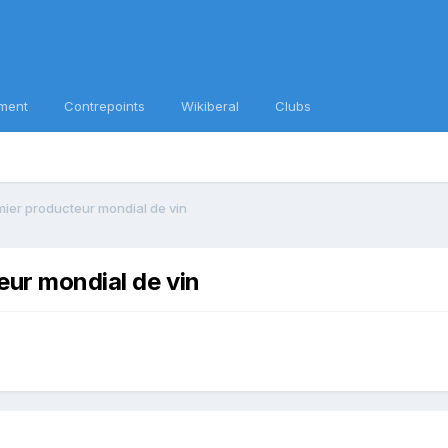
ment
Contrepoints
Wikiberal
Clubs
mier producteur mondial de vin
eur mondial de vin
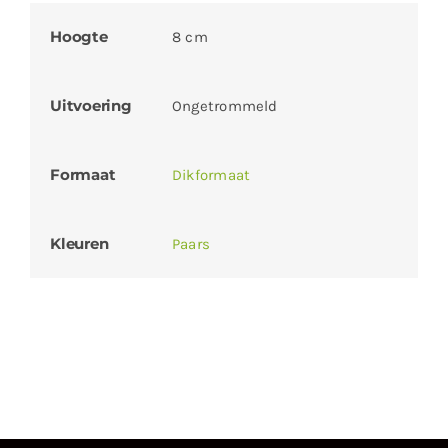
Hoogte
8 cm
Uitvoering
Ongetrommeld
Formaat
Dikformaat
Kleuren
Paars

+--

◆ **Requirement**: Lines holding "mondial" are the ones to copy; find all of them in the listing.

◆ **Exercise answer**:
mier producteur mondial de vin
eur mondial de vin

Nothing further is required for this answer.